Up to your nose in "unitary executive" theory? Stop whining and get to the courts! That's the suggestion an American Bar Association task force will make to Congress this week. At issue is Bush's use of "signing statements," the controversial missives he sometimes attaches to bills after signing them. In one, Bush seemed to take back everything antitorture he had ever agreed about with Sen. John McCain. Another suggested he wouldn't allow oversight reports Congress demanded as a requirement of its renewal of the Patriot Act. The ABA plan: Urge Congress to pass a law allowing for judicial review of the statements. For some task force members, that means giving Congress the right to sue. Other task force members won't characterize what sort of judicial review might emerge.

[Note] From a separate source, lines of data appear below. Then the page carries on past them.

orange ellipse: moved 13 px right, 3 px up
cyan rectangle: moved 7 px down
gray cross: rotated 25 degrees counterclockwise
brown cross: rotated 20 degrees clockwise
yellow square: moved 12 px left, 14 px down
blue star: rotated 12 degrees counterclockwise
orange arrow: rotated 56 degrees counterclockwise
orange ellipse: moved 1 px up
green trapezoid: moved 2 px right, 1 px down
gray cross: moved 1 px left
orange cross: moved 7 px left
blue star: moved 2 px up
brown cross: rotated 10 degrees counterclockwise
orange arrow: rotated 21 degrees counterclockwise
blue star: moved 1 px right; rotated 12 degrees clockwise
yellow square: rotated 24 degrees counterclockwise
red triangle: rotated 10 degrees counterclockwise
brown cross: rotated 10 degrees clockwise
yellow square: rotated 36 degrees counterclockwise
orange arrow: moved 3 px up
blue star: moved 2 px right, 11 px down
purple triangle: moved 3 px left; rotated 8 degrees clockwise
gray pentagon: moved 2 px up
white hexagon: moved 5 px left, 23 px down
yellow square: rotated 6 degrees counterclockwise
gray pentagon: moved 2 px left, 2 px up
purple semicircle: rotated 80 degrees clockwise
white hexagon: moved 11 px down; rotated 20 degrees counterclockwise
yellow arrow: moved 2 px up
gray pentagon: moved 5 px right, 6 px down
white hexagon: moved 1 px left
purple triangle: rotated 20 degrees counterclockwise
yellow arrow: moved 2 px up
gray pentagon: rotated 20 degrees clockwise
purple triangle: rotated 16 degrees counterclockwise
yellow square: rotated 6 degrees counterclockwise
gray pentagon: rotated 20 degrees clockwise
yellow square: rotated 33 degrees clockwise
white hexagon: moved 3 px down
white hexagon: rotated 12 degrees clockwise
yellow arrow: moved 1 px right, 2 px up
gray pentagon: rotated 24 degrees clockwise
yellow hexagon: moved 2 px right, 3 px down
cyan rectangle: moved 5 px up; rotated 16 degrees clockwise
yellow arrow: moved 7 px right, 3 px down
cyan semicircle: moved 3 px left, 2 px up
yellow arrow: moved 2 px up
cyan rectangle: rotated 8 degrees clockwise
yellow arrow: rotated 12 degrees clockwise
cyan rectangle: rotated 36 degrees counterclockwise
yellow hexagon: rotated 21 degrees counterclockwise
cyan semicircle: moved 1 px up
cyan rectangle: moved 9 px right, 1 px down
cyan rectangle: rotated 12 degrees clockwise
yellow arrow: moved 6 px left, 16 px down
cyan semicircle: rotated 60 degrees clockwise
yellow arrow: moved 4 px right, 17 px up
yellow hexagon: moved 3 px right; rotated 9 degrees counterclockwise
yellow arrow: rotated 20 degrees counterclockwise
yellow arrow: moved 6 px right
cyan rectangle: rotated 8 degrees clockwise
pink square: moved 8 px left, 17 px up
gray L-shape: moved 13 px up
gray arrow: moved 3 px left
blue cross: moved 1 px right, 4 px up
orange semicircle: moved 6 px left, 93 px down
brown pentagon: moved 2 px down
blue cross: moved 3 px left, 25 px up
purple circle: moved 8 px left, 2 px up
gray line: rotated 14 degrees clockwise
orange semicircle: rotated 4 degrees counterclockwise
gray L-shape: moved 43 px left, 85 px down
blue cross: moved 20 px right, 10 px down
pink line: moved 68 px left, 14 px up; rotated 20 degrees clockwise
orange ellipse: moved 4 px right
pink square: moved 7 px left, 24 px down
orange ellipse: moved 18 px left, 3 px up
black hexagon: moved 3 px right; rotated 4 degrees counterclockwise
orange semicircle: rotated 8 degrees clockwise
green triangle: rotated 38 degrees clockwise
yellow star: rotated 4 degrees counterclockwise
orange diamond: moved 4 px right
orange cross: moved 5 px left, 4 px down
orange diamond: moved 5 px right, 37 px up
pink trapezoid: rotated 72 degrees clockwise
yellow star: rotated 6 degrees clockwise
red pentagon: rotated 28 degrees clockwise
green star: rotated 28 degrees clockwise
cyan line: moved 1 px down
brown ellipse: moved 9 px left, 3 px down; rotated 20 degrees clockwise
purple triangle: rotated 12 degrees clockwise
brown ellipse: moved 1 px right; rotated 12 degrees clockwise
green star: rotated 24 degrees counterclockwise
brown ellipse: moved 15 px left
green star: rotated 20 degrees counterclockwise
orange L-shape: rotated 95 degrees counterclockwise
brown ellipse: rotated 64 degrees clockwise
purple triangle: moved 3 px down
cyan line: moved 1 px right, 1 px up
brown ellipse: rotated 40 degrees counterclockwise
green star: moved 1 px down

Social Ties and Big Contracts

In a blistering report, the Interior Department's top investigator says that senior officials responsible for managing $3.2 billion in Indian trust funds pressured underlings to award lucrative contract work to company executives with whom they had close social ties. Inspector General Earl Devaney criticized, among others, Donna Erwin, the No. 2 official in the Office of the Special Trustee for American Indians. His report examined the ties between OST officials and an accounting firm, Chavarria, Dunne & Lamey LLC, which was handed millions of dollars in sole-source work. In a summary, Devaney says OST officials "created an appearance of preferential treatment" by socializing and exchanging gifts with the firm's executives over an eight-year period. He says "contract personnel felt pressured by these senior OST officials" to award work to the firm. Erwin denies the firm was given preferential treatment.